The rainbow’s fleeting radiance rings in the human mind like bells and has inspired art, myth and poetry for aeons, reflects Jay Griffiths.
A rainbow hangs in the entrance of the Royal Academy of Arts, in the painting Colour by Angelica Kauffman (1779). In it, the archetypal painter is seated, palette in hand, with all the pouring colours of the rainbow above her – but her palette is empty. She’s not depicting the rainbow, but the opposite: she’s taking her hues from it, drawing down its radiant colours for her art on Earth.
According to Homer, there was only one colour in a rainbow: purple. Ovid and Virgil proposed that there were 1,000. Xenophanes and Aristotle considered there were three: red, green and purple. John Milton wrote of ‘a bow/Conspicuous with three listed colours gay’, underlining the import of the Holy Trinity. Shelley described the ‘million-coloured Bow’ exemplifying Romanticism’s belief in the profusion of Nature.
Keats famously protested that Newton’s cold, scientific gaze would ‘unweave a rainbow’ and yet Newton wove two extra colours into it, wanting to harmonise the rainbow with the guiding sevens that were thought to rule the universe. With the (then) seven heavenly bodies, seven notes in the musical scale, seven liberal arts, seven sages and seven wonders of the world, Newton sought to chime seven colours in the rainbow and so added indigo and orange. As each colour yields imperceptibly to the next, the rainbow, of course, has as many colours as you wish to discern and its variety of hues is matched by the spectrum of meanings ascribed to it.

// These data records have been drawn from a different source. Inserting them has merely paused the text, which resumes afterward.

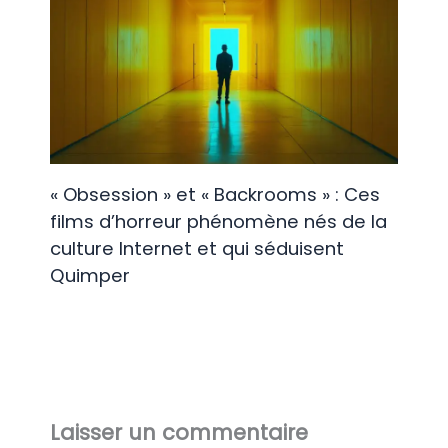
« Obsession » et « Backrooms » : Ces
films d’horreur phénomène nés de la
culture Internet et qui séduisent
Quimper
Laisser un commentaire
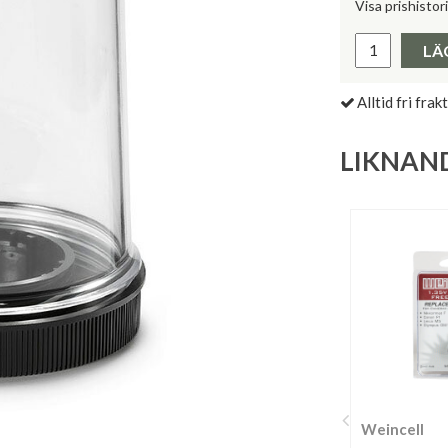
Visa prishistor
Lägsta pris 
LÄ
Alltid fri frakt
LIKNAN
Weincell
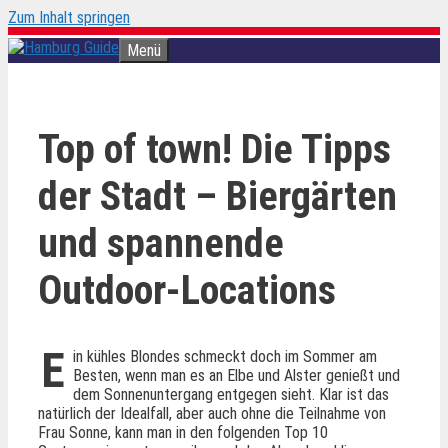
Zum Inhalt springen
Menü
Top of town! Die Tipps
der Stadt – Biergärten
und spannende
Outdoor-Locations
E
in kühles Blondes schmeckt doch im Sommer am
Besten, wenn man es an Elbe und Alster genießt und
dem Sonnenuntergang entgegen sieht. Klar ist das
natürlich der Idealfall, aber auch ohne die Teilnahme von
Frau Sonne, kann man in den folgenden Top 10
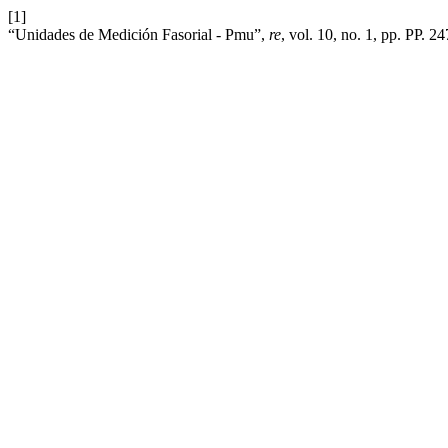
[1]
“Unidades de Medición Fasorial - Pmu”,
re
, vol. 10, no. 1, pp. PP. 2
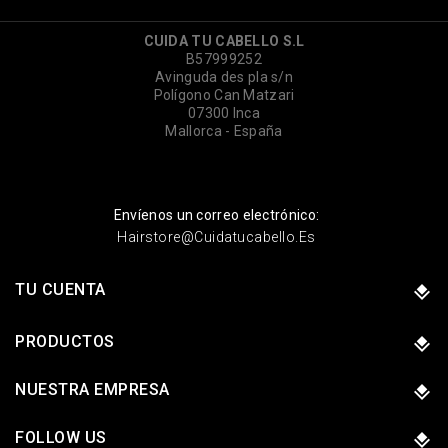
CUIDA TU CABELLO S.L
B57999252
Avinguda des pla s/n
Polígono Can Matzari
07300 Inca
Mallorca - España
Envíenos un correo electrónico:
Hairstore@cuidatucabello.es
TU CUENTA
PRODUCTOS
NUESTRA EMPRESA
FOLLOW US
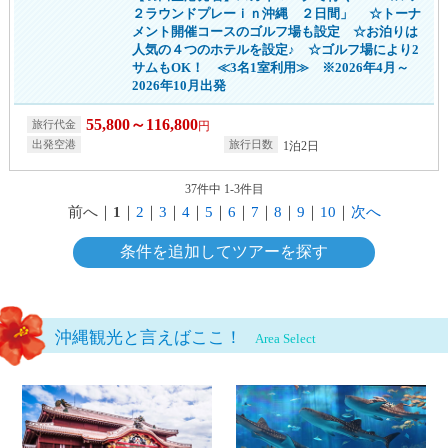
２ラウンドプレーｉｎ沖縄 ２日間」 ☆トーナ
メント開催コースのゴルフ場も設定 ☆お泊りは
人気の４つのホテルを設定♪ ☆ゴルフ場により2
サムもOK！ ≪3名1室利用≫ ※2026年4月～
2026年10月出発
55,800～116,800
円
1泊2日
37件中 1-3件目
前へ
｜
1
｜
2
｜
3
｜
4
｜
5
｜
6
｜
7
｜
8
｜
9
｜
10
｜
次へ
条件を追加してツアーを探す
沖縄観光と言えばここ！
Area Select
那覇・南部エリアページへ
北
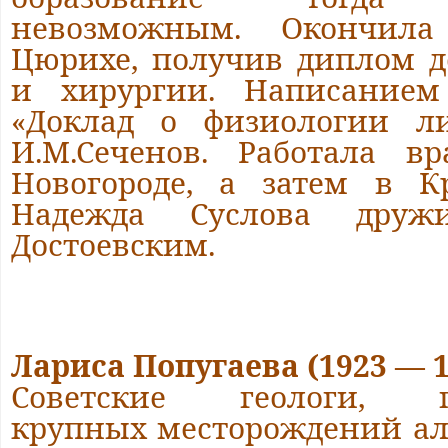
невозможным. Окончила
Цюрихе, получив диплом 
и хирургии. Написанием
«Доклад о физиологии л
И.М.Сеченов. Работала 
Новогороде, а затем в К
Надежда Суслова друж
Достоевским.
Лариса Попугаева (1923 — 1
Советские геологи, пе
крупных месторождений ал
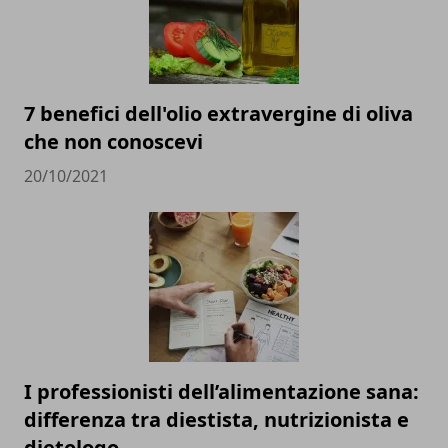
7 benefici dell'olio extravergine di oliva
che non conoscevi
20/10/2021
I professionisti dell’alimentazione sana:
differenza tra diestista, nutrizionista e
dietologo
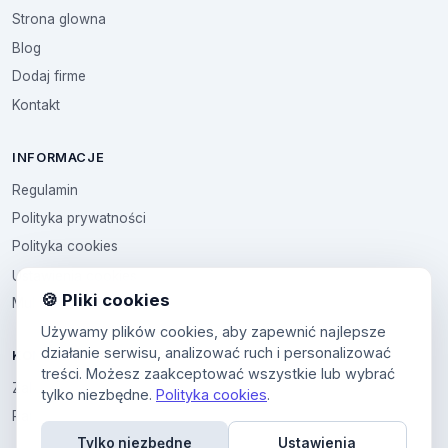
Strona glowna
Blog
Dodaj firme
Kontakt
INFORMACJE
Regulamin
Polityka prywatności
Polityka cookies
Ustawienia cookies
🍪 Pliki cookies
Multikod
Używamy plików cookies, aby zapewnić najlepsze
działanie serwisu, analizować ruch i personalizować
KONTO
treści. Możesz zaakceptować wszystkie lub wybrać
Zaloguj sie
tylko niezbędne.
Polityka cookies
.
Panel uzytkownika
Tylko niezbędne
Ustawienia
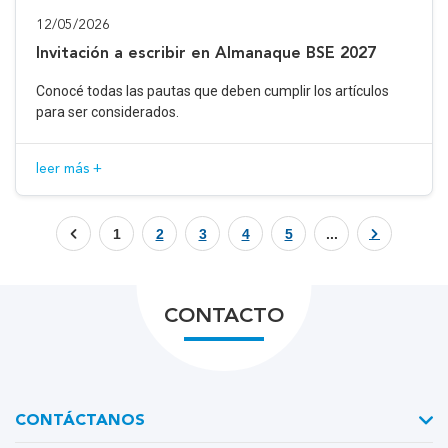
12/05/2026
Invitación a escribir en Almanaque BSE 2027
Conocé todas las pautas que deben cumplir los artículos
para ser considerados.
leer más +
1
2
3
4
5
...
CONTACTO
CONTÁCTANOS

According to the old saying, there’s a pot of gold at the end of the rainbow, and West African Ewe people believe that the rainbow snake touches the earth to leave precious beads. For the Igbo people in Nigeria, however, the rainbow touching the earth is an omen that an important man will die.
As you move, the rainbow moves with you – you can’t outpace it or escape it. Perhaps because of this, it has inspired shades of awe from terror to wonder to sublimity. For traditional societies of Gabon, Honduras and Nicaragua, the rainbow’s potential danger meant that children were told not to point at or look at one. In the Judaeo-Christian tradition, the rainbow is the tender covenant of God to Noah, but it’s also associated with the avenging terror of the Apocalypse.
The rainbow is as ambivalent as the sunshine in the rain that causes it. For indigenous Australians, the Rainbow Serpent is both creative and destructive – shamans work with its powers using the prisms of quartz and the iridescence of pearls. The pictograph of the Rainbow Snake – also known as the Rainbow Serpent – created between 2,000bc and 4,000bc, is likely to be the earliest art ever to portray the phenomenon.
In an intimate depiction, the 13th-century Sufi poet Rumi describes the rainbow as a maiden dressed in layered robes, each skirt shorter than the one underneath. For the Berber people of North Africa, the rainbow is the ‘bride of the sky’ and for the Mayans it was a goddess.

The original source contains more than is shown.